Tidak sedikit dalam media iklan, halaman depan tabloid, dan majalah hiburan
yang menampilkan wajah dan bentuk tubuh perempuan sebagai daya tarik. Begitu
pula dengan sinetron-sinetron dan film masih juga menggambarkan perempuan
sebagai makhluk yang lemah, tergantung pada pria, yang hanya di rumah dan peran
utamanya hanyalah menyenangkan kaum pria. Selain itu, banyak pula perempuan
yang dianggap sebagai simbol seks. Sosok perempuan dalam media massa seperti
itu tentu saja menunjukkan stereotipe yang merugikan mereka.

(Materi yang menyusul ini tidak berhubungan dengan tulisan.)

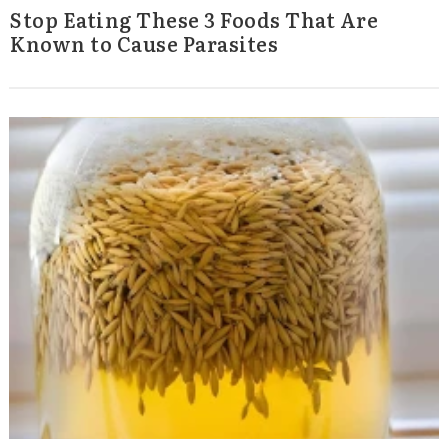
Stop Eating These 3 Foods That Are
Known to Cause Parasites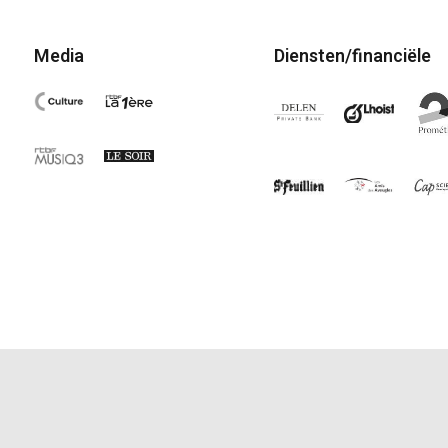
Media
Diensten/financiële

Stereotipe terhadap perempuan
Stereotipe
memproyeksikan pola pikir masyarakat pada perempuan. Kalangan feminis
pasca-modern meyakini bahwa stereotipe terhadap perempuan tersebut kemudian
dibesarkan oleh industri media. Pendekatan feminis-strukturalis Simone de Beauvoir
telah mengilhami Ortner dalam Asrini (2013), dalam menilai bahwa subordinasi
perempuan secara universal adalah dampak dan fungsi khas mereka dalam tradisi
dan budaya yang melekat di masyarakat. Perempuan dianggap sebagai pengasuh dan
orang yang membesarkan anak. Perempuan selalu diidentifikasi pada ranah
domestik.
Pada
posisi yang berbeda, hieraki gender menempatkan laki-laki sebagai gender yang
perkasa, selalu menang, tak pernah menangis, dan hanya bertanggungjawab secara
publik, bukan secara domestik. Hal inilah yang membuat orang-orang di luar
hierarki menjadi kesulitan untuk diterima dalam nilai-nilai tersebut. Padahal,
di luar dua kelompok gender tersebut ada juga kelompok lesbian, gay, biseksual,
transeksual (LGBT), yang keberadaannya dipinggirkan (Asrini, 2013).
Konstruksi
gender dalam konteks patriarki membuat perempuan sulit untuk mengubah takdirnya.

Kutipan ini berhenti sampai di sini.